(Page-level text extractions)
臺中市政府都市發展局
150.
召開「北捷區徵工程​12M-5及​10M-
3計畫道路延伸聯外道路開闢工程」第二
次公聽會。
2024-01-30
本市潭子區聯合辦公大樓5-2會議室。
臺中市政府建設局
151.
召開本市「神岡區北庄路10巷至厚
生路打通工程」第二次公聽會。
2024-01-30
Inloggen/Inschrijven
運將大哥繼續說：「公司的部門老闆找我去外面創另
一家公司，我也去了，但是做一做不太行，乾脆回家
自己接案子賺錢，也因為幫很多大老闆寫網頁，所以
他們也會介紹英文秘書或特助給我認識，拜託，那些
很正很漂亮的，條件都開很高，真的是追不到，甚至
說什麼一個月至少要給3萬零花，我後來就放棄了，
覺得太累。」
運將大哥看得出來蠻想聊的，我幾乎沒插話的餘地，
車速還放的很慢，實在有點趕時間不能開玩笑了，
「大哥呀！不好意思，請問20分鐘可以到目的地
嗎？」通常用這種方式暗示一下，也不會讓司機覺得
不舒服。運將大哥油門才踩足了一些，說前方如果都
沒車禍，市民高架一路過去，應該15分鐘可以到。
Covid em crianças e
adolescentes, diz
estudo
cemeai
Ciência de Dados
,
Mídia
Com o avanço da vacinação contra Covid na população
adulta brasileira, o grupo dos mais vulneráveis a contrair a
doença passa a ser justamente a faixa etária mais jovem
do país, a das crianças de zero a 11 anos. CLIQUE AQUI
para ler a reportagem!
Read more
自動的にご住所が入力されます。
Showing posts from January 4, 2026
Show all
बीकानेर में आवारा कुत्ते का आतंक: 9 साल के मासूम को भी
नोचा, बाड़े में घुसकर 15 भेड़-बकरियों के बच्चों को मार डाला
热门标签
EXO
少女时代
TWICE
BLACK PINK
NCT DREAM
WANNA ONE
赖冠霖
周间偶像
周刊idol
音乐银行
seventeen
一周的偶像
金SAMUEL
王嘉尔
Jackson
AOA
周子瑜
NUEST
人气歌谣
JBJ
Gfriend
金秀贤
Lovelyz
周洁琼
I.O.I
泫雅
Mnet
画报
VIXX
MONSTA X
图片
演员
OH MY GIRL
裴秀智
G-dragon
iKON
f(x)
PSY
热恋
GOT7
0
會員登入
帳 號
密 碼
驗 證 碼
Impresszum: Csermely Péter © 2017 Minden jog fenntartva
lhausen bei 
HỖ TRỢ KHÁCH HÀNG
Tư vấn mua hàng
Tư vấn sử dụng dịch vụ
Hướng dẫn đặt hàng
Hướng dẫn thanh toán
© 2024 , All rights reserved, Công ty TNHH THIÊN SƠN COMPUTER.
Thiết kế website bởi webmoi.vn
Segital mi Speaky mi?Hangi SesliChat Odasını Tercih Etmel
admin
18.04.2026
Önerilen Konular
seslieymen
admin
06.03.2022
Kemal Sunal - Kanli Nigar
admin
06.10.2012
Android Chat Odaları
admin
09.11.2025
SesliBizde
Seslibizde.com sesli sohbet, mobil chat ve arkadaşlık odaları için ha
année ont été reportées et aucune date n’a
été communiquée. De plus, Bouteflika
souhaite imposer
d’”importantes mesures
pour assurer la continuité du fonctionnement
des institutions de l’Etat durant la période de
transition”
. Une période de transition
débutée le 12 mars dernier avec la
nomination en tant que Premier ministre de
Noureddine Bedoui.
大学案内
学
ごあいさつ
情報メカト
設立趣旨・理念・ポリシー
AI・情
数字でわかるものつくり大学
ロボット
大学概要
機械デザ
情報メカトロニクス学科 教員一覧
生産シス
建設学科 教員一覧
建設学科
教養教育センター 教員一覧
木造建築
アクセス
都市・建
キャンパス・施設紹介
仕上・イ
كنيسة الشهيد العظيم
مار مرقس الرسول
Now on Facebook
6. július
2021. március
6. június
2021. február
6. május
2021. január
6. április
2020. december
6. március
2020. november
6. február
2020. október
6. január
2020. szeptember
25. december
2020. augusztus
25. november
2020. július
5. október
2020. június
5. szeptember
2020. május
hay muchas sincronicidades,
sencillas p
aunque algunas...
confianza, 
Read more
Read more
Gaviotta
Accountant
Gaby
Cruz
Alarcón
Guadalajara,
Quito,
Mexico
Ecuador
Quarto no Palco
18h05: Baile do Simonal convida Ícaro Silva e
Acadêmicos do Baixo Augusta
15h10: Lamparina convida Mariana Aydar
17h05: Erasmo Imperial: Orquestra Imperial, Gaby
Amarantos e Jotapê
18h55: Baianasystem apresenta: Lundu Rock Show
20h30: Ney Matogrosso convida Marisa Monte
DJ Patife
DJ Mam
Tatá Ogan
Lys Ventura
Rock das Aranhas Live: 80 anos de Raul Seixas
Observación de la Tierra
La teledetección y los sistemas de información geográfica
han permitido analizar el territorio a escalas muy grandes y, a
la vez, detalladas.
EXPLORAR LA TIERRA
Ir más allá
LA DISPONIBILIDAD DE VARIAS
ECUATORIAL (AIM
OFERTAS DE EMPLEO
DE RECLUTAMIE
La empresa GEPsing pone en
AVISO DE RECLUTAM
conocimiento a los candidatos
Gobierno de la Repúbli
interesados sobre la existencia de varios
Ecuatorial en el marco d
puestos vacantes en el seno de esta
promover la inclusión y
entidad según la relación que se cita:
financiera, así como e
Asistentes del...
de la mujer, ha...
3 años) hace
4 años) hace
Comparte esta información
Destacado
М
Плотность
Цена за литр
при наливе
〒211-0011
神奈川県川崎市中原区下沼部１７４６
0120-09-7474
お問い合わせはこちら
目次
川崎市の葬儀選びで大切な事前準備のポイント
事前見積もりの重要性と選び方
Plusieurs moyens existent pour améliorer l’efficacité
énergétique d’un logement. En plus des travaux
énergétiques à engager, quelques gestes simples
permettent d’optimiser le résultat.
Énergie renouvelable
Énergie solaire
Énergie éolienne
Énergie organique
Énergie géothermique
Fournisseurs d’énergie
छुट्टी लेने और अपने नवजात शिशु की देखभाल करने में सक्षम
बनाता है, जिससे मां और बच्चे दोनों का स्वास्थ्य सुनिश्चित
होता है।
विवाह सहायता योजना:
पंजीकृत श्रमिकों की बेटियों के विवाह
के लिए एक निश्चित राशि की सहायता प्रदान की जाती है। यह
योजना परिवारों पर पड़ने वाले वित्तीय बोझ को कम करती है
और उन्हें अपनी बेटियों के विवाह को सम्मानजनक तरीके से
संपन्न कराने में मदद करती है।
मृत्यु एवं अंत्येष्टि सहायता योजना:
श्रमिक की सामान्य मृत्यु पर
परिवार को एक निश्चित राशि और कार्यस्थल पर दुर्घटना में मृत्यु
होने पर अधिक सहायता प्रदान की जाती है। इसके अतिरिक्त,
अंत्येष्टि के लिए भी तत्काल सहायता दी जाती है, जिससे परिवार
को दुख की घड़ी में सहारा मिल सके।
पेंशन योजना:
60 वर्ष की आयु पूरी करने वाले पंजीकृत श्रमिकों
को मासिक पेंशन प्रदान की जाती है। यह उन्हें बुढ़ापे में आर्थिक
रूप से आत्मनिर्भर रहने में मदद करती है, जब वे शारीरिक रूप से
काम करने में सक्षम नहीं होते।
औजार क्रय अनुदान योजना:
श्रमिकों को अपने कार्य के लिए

- _Exercise details_: Output the data above without altering a line.

- _Response_:
臺中市政府都市發展局
150.
召開「北捷區徵工程​12M-5及​10M-
3計畫道路延伸聯外道路開闢工程」第二
次公聽會。
2024-01-30
本市潭子區聯合辦公大樓5-2會議室。
臺中市政府建設局
151.
召開本市「神岡區北庄路10巷至厚
生路打通工程」第二次公聽會。
2024-01-30
Inloggen/Inschrijven
運將大哥繼續說：「公司的部門老闆找我去外面創另
一家公司，我也去了，但是做一做不太行，乾脆回家
自己接案子賺錢，也因為幫很多大老闆寫網頁，所以
他們也會介紹英文秘書或特助給我認識，拜託，那些
很正很漂亮的，條件都開很高，真的是追不到，甚至
說什麼一個月至少要給3萬零花，我後來就放棄了，
覺得太累。」
運將大哥看得出來蠻想聊的，我幾乎沒插話的餘地，
車速還放的很慢，實在有點趕時間不能開玩笑了，
「大哥呀！不好意思，請問20分鐘可以到目的地
嗎？」通常用這種方式暗示一下，也不會讓司機覺得
不舒服。運將大哥油門才踩足了一些，說前方如果都
沒車禍，市民高架一路過去，應該15分鐘可以到。
Covid em crianças e
adolescentes, diz
estudo
cemeai
Ciência de Dados
,
Mídia
Com o avanço da vacinação contra Covid na população
adulta brasileira, o grupo dos mais vulneráveis a contrair a
doença passa a ser justamente a faixa etária mais jovem
do país, a das crianças de zero a 11 anos. CLIQUE AQUI
para ler a reportagem!
Read more
自動的にご住所が入力されます。
Showing posts from January 4, 2026
Show all
बीकानेर में आवारा कुत्ते का आतंक: 9 साल के मासूम को भी
नोचा, बाड़े में घुसकर 15 भेड़-बकरियों के बच्चों को मार डाला
热门标签
EXO
少女时代
TWICE
BLACK PINK
NCT DREAM
WANNA ONE
赖冠霖
周间偶像
周刊idol
音乐银行
seventeen
一周的偶像
金SAMUEL
王嘉尔
Jackson
AOA
周子瑜
NUEST
人气歌谣
JBJ
Gfriend
金秀贤
Lovelyz
周洁琼
I.O.I
泫雅
Mnet
画报
VIXX
MONSTA X
图片
演员
OH MY GIRL
裴秀智
G-dragon
iKON
f(x)
PSY
热恋
GOT7
0
會員登入
帳 號
密 碼
驗 證 碼
Impresszum: Csermely Péter © 2017 Minden jog fenntartva
lhausen bei 
HỖ TRỢ KHÁCH HÀNG
Tư vấn mua hàng
Tư vấn sử dụng dịch vụ
Hướng dẫn đặt hàng
Hướng dẫn thanh toán
© 2024 , All rights reserved, Công ty TNHH THIÊN SƠN COMPUTER.
Thiết kế website bởi webmoi.vn
Segital mi Speaky mi?Hangi SesliChat Odasını Tercih Etmel
admin
18.04.2026
Önerilen Konular
seslieymen
admin
06.03.2022
Kemal Sunal - Kanli Nigar
admin
06.10.2012
Android Chat Odaları
admin
09.11.2025
SesliBizde
Seslibizde.com sesli sohbet, mobil chat ve arkadaşlık odaları için ha
année ont été reportées et aucune date n’a
été communiquée. De plus, Bouteflika
souhaite imposer
d’”importantes mesures
pour assurer la continuité du fonctionnement
des institutions de l’Etat durant la période de
transition”
. Une période de transition
débutée le 12 mars dernier avec la
nomination en tant que Premier ministre de
Noureddine Bedoui.
大学案内
学
ごあいさつ
情報メカト
設立趣旨・理念・ポリシー
AI・情
数字でわかるものつくり大学
ロボット
大学概要
機械デザ
情報メカトロニクス学科 教員一覧
生産シス
建設学科 教員一覧
建設学科
教養教育センター 教員一覧
木造建築
アクセス
都市・建
キャンパス・施設紹介
仕上・イ
كنيسة الشهيد العظيم
مار مرقس الرسول
Now on Facebook
6. július
2021. március
6. június
2021. február
6. május
2021. január
6. április
2020. december
6. március
2020. november
6. február
2020. október
6. január
2020. szeptember
25. december
2020. augusztus
25. november
2020. július
5. október
2020. június
5. szeptember
2020. május
hay muchas sincronicidades,
sencillas p
aunque algunas...
confianza, 
Read more
Read more
Gaviotta
Accountant
Gaby
Cruz
Alarcón
Guadalajara,
Quito,
Mexico
Ecuador
Quarto no Palco
18h05: Baile do Simonal convida Ícaro Silva e
Acadêmicos do Baixo Augusta
15h10: Lamparina convida Mariana Aydar
17h05: Erasmo Imperial: Orquestra Imperial, Gaby
Amarantos e Jotapê
18h55: Baianasystem apresenta: Lundu Rock Show
20h30: Ney Matogrosso convida Marisa Monte
DJ Patife
DJ Mam
Tatá Ogan
Lys Ventura
Rock das Aranhas Live: 80 anos de Raul Seixas
Observación de la Tierra
La teledetección y los sistemas de información geográfica
han permitido analizar el territorio a escalas muy grandes y, a
la vez, detalladas.
EXPLORAR LA TIERRA
Ir más allá
LA DISPONIBILIDAD DE VARIAS
ECUATORIAL (AIM
OFERTAS DE EMPLEO
DE RECLUTAMIE
La empresa GEPsing pone en
AVISO DE RECLUTAM
conocimiento a los candidatos
Gobierno de la Repúbli
interesados sobre la existencia de varios
Ecuatorial en el marco d
puestos vacantes en el seno de esta
promover la inclusión y
entidad según la relación que se cita:
financiera, así como e
Asistentes del...
de la mujer, ha...
3 años) hace
4 años) hace
Comparte esta información
Destacado
М
Плотность
Цена за литр
при наливе
〒211-0011
神奈川県川崎市中原区下沼部１７４６
0120-09-7474
お問い合わせはこちら
目次
川崎市の葬儀選びで大切な事前準備のポイント
事前見積もりの重要性と選び方
Plusieurs moyens existent pour améliorer l’efficacité
énergétique d’un logement. En plus des travaux
énergétiques à engager, quelques gestes simples
permettent d’optimiser le résultat.
Énergie renouvelable
Énergie solaire
Énergie éolienne
Énergie organique
Énergie géothermique
Fournisseurs d’énergie
छुट्टी लेने और अपने नवजात शिशु की देखभाल करने में सक्षम
बनाता है, जिससे मां और बच्चे दोनों का स्वास्थ्य सुनिश्चित
होता है।
विवाह सहायता योजना:
पंजीकृत श्रमिकों की बेटियों के विवाह
के लिए एक निश्चित राशि की सहायता प्रदान की जाती है। यह
योजना परिवारों पर पड़ने वाले वित्तीय बोझ को कम करती है
और उन्हें अपनी बेटियों के विवाह को सम्मानजनक तरीके से
संपन्न कराने में मदद करती है।
मृत्यु एवं अंत्येष्टि सहायता योजना:
श्रमिक की सामान्य मृत्यु पर
परिवार को एक निश्चित राशि और कार्यस्थल पर दुर्घटना में मृत्यु
होने पर अधिक सहायता प्रदान की जाती है। इसके अतिरिक्त,
अंत्येष्टि के लिए भी तत्काल सहायता दी जाती है, जिससे परिवार
को दुख की घड़ी में सहारा मिल सके।
पेंशन योजना:
60 वर्ष की आयु पूरी करने वाले पंजीकृत श्रमिकों
को मासिक पेंशन प्रदान की जाती है। यह उन्हें बुढ़ापे में आर्थिक
रूप से आत्मनिर्भर रहने में मदद करती है, जब वे शारीरिक रूप से
काम करने में सक्षम नहीं होते।
औजार क्रय अनुदान योजना:
श्रमिकों को अपने कार्य के लिए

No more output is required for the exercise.